Better Options Await For Affordable Housing

November 16, 2013

By Mike Scerbo

A land exchange with the Forest Service or invoking the Townsite Act would get Tusayan needed land without devastating the environmentally fragile areas adjacent to the Grand Canyon.

Stilo obtained lucrative zoning that would create three million square feet of commercial space. Now Stilo wants a blank check on its development. Stilo is in default of an agreement with the Town of Tusayan for failing to deliver land it had promised for affordable housing and failure to identify a water supply. Instead of apologizing, Stilo is holding the land hostage by demanding they get vested zoning, which would rob this Town Council, or any Town Council, the ability to have any major input as to how the land is developed. It’s rarely if ever done in Arizona because it’s wrong.

The Town of Tusayan does not have to sell its soul for a few acres of land.

As we reported earlier the Thurston family is offering to facilitate a land exchange with the Forest Service in order to help the Town obtain needed acreage for affordable housing.

Here is a portion of  Clarinda Thurston Vail’s letter to the Council:

“We ask the town to consider a land exchange with the Kaibab FS for housing property adjacent to Tusayan.

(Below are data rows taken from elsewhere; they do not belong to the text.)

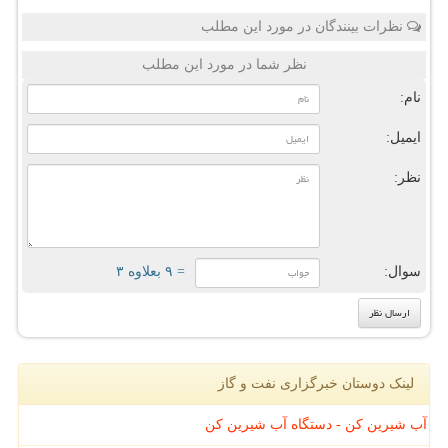
نظرات بینندگان در مورد این مطلب
نظر شما در مورد این مطلب
نام:
ایمیل:
نظر:
سوال:
= ۹ بعلاوه ۳
لینک دوستان خبرگزاری نفت و گاز
آب شیرین کن - دستگاه آب شیرین کن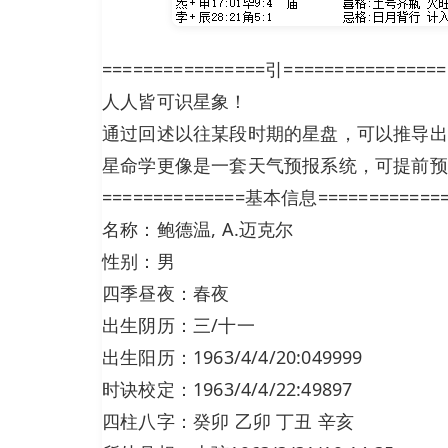
================引================
人人皆可识星象！
通过回述以往某段时期的星盘，可以推导出
星命学更像是一套天气预报系统，可提前预
==============基本信息============
名称：鲍德温, A.迈克尔
性别：男
四季昼夜：春夜
出生阴历：三/十一
出生阳历：1963/4/4/20:049999
时诀校定：1963/4/4/22:49897
四柱八字：癸卯 乙卯 丁丑 辛亥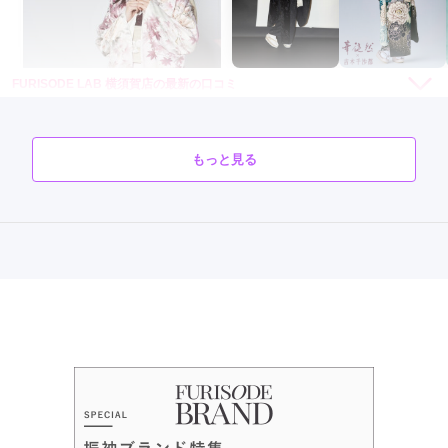
FURISODE LAB 横須賀店の最新の口コミ
5.0
店内
5
店員
5
ご利用金額：
約338,000円
もっと見る
ご利用目的：
レンタル /
成人式
ご成約でAmazonギフトカード1,000円分
ご利用日：2026年05月
カタログあり
Web予約可能
電話予約可能
予約特典あり
FURISODE LAB アクロスモール泉北店
スタッフさん達が笑顔で優しく親しみやすく接してくださり、
安心して選ぶことができました！沢山褒めていただいたり、い
わたしらしく装う*人気の古典柄からキュートなモダン柄まで*
くつか候補も見せていただけて細かなサポートも有難かったで
4.7
(60件)
す！！前撮り、当日の撮影、準備等もよろしくお願い致しま
す！！
大阪府堺市南区原山台5-9-7アクロスモール泉北店D館
[地図]
泉北高速鉄道線「栂・美木多駅」より車6分
10:00~20:00
年末年始
口コミ公開日：2026年06月01日
FURISODE LAB 横須賀店の口コミ・評判をもっと見る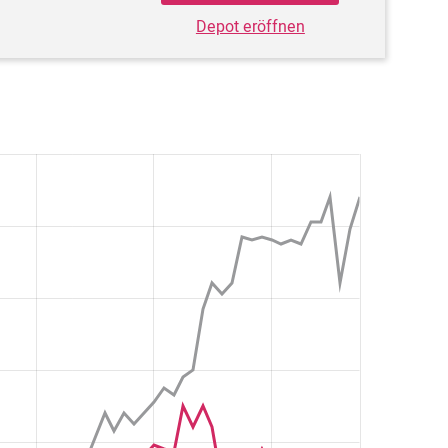
Depot eröffnen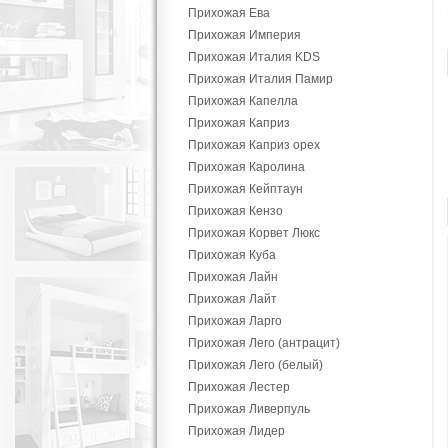
Прихожая Ева
Прихожая Империя
Прихожая Италия KDS
Прихожая Италия Памир
Прихожая Капелла
Прихожая Каприз
Прихожая Каприз орех
Прихожая Каролина
Прихожая Кейптаун
Прихожая Кензо
Прихожая Корвет Люкс
Прихожая Куба
Прихожая Лайн
Прихожая Лайт
Прихожая Ларго
Прихожая Лего (антрацит)
Прихожая Лего (белый)
Прихожая Лестер
Прихожая Ливерпуль
Прихожая Лидер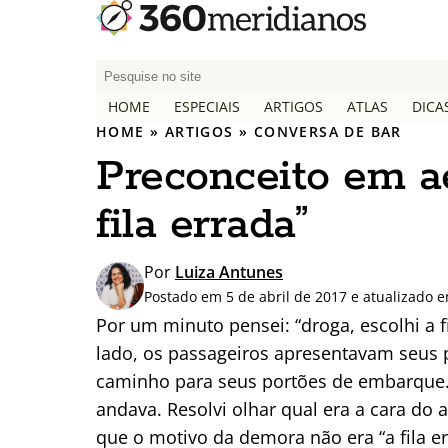
P
e
HOME
ESPECIAIS
ARTIGOS
ATLAS
DICA
s
HOME
»
ARTIGOS
»
CONVERSA DE BAR
q
Preconceito em ae
u
i
fila errada”
s
a
r
Por
Luiza Antunes
p
Postado em 5 de abril de 2017 e atualizado 
o
Por um minuto pensei: “droga, escolhi a f
r
lado, os passageiros apresentavam seus
:
caminho para seus portões de embarque.
andava. Resolvi olhar qual era a cara do 
que o motivo da demora não era “a fila e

My family has over 1,500 acres surrounded or adjacent to the Kaibab National Forest Service and other entities have inholdings as well. One particular 160 acre parcel, we believe the FS would really want and we are willing to discuss the options with the town."

Vail has also asked the Town Council to consider invoking the Townsite act. Basically, the Town may petition the Forest Service and could very well obtain up to 640 acres. In April of 2010, Tusayan’s then Town Attorney researched the matter.  Here’s what he wrote:
“A state or municipal government can acquire land from the National Forest System upon a favorable decision by the Secretary of Agriculture “that transfer of such land would serve indigenous community objectives that outweigh the public objectives and values which would be served by maintaining such tract in Federal ownership.” 

Either plan would open the door to land for affordable housing. They would do so without Stilo and its broken promises.